== Segment start ==

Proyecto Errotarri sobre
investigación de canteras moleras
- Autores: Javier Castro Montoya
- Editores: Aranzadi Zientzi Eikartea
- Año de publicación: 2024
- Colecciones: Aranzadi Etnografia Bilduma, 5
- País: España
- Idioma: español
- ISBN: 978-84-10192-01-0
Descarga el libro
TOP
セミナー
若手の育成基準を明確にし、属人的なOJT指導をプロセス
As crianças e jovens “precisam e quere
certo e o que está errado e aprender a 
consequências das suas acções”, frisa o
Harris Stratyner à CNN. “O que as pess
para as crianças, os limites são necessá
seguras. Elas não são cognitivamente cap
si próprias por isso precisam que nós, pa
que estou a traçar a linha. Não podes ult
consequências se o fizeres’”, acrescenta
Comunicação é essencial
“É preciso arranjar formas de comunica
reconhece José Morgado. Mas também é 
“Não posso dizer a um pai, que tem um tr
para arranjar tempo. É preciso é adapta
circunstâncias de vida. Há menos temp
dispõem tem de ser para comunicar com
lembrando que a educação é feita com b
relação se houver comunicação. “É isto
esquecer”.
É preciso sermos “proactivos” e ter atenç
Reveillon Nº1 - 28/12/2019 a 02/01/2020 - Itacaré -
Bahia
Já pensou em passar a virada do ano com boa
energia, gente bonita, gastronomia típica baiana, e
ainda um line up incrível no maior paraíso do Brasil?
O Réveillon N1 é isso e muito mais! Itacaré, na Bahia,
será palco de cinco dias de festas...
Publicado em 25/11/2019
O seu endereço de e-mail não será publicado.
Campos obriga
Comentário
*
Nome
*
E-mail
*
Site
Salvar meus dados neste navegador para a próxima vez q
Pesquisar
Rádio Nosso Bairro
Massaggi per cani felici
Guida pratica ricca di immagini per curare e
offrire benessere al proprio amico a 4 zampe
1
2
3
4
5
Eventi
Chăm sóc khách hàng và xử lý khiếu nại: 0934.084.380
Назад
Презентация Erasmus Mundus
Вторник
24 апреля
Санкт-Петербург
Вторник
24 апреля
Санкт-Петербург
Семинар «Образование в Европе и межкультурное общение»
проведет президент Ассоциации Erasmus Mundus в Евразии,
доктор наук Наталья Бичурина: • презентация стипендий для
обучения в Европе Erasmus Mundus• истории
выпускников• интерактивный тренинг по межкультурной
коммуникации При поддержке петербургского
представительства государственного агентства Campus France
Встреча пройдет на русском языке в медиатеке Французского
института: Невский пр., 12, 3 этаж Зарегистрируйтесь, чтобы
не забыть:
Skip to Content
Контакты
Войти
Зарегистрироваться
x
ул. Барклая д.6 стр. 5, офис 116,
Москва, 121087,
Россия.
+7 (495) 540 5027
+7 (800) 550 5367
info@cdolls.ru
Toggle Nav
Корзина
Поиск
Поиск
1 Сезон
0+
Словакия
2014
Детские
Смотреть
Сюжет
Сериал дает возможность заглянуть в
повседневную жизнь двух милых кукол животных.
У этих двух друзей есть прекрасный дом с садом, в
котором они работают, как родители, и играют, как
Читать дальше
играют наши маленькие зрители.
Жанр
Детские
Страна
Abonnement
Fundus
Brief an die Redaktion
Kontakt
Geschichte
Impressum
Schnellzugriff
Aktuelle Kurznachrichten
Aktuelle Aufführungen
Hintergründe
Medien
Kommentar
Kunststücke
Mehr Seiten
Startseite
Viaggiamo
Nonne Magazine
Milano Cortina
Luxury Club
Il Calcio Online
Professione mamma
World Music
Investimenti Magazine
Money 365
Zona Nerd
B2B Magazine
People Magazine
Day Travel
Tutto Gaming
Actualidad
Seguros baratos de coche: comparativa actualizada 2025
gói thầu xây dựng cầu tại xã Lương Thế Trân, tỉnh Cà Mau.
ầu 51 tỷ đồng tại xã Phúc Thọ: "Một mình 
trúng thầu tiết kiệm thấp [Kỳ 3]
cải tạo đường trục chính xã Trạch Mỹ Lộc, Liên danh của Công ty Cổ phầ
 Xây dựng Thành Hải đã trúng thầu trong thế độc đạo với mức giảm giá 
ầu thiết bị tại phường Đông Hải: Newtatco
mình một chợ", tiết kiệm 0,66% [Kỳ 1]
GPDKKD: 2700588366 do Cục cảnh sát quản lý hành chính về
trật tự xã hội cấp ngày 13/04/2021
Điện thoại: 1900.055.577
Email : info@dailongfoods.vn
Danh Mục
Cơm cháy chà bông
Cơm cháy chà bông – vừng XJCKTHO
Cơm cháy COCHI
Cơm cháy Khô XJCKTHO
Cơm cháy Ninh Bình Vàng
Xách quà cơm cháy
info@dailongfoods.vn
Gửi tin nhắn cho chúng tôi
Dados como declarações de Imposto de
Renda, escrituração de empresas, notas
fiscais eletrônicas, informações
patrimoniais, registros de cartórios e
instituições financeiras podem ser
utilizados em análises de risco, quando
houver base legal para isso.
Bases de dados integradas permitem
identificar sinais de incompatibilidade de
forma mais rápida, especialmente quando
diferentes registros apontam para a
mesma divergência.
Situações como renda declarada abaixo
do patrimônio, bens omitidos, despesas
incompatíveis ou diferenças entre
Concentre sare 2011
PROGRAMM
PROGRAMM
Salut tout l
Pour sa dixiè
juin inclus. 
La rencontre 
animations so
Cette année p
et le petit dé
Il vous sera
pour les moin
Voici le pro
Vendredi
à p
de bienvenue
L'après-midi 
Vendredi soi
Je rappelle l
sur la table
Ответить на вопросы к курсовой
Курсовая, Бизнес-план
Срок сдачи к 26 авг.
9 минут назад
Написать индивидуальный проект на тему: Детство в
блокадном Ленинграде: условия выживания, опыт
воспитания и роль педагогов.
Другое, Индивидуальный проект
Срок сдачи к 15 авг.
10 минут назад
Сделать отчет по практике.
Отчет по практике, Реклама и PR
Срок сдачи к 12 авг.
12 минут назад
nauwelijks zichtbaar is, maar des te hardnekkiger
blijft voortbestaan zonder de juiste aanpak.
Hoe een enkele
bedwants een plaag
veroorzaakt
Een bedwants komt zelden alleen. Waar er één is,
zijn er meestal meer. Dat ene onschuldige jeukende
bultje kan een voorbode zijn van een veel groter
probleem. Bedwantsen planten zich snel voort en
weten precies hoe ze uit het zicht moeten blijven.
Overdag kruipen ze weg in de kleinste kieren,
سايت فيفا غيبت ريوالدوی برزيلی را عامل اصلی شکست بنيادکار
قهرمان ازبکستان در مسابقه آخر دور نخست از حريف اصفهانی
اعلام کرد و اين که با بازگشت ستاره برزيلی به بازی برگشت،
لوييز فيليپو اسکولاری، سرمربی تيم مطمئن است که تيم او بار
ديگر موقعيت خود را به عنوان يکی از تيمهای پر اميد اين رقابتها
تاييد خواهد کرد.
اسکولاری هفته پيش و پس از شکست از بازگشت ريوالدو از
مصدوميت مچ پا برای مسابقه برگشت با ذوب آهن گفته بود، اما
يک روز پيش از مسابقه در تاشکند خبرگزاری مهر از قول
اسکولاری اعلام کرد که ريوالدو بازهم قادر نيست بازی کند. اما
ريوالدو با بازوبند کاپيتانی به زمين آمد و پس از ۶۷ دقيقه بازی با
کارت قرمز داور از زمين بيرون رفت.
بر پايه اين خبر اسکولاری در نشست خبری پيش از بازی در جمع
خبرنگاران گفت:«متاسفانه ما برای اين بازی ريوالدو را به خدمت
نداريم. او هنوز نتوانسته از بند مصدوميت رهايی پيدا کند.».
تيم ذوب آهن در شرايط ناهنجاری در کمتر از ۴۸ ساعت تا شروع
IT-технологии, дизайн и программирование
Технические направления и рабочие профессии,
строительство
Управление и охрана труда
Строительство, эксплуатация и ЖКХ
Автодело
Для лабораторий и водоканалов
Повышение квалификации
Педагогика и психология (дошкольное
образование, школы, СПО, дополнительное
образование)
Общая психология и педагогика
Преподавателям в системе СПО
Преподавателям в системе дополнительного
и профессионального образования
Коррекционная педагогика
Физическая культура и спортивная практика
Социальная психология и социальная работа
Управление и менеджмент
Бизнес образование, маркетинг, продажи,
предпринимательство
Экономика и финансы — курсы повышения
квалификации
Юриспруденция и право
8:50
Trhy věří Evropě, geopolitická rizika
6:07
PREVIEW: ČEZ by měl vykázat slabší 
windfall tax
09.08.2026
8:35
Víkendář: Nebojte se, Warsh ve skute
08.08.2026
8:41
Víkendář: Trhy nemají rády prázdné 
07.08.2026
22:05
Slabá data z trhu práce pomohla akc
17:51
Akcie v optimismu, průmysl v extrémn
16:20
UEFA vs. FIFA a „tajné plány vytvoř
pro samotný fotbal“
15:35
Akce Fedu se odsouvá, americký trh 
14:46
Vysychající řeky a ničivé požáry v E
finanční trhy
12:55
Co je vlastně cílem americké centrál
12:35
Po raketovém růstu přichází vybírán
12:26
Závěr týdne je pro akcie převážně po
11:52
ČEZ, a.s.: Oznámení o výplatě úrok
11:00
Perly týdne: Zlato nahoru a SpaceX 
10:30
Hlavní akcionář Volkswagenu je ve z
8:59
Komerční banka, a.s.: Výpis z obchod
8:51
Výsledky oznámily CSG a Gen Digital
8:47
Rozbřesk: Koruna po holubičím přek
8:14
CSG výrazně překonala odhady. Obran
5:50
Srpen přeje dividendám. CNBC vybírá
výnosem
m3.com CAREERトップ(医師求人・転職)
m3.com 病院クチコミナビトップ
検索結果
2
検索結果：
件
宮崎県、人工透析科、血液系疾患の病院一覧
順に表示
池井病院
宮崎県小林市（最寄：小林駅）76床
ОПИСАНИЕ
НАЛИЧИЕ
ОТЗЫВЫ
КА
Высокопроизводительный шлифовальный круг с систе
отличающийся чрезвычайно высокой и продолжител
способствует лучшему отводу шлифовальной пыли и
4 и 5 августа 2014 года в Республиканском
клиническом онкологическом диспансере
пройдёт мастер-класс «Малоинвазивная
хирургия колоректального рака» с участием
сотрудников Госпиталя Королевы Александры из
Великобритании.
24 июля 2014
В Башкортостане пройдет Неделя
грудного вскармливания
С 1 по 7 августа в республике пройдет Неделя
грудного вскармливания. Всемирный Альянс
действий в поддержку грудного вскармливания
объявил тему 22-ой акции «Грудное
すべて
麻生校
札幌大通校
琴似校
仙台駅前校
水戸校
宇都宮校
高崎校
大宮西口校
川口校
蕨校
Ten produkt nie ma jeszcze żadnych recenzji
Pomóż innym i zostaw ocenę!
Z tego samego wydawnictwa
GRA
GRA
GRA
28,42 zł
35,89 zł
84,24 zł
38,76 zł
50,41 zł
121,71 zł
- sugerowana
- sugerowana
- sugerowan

== Segment end ==

__THE PROBLEM__.
Find each line in the records above that contains "практике", and copy it.

__RESPONSE TO THE EXERCISE__.
Сделать отчет по практике.
Отчет по практике, Реклама и PR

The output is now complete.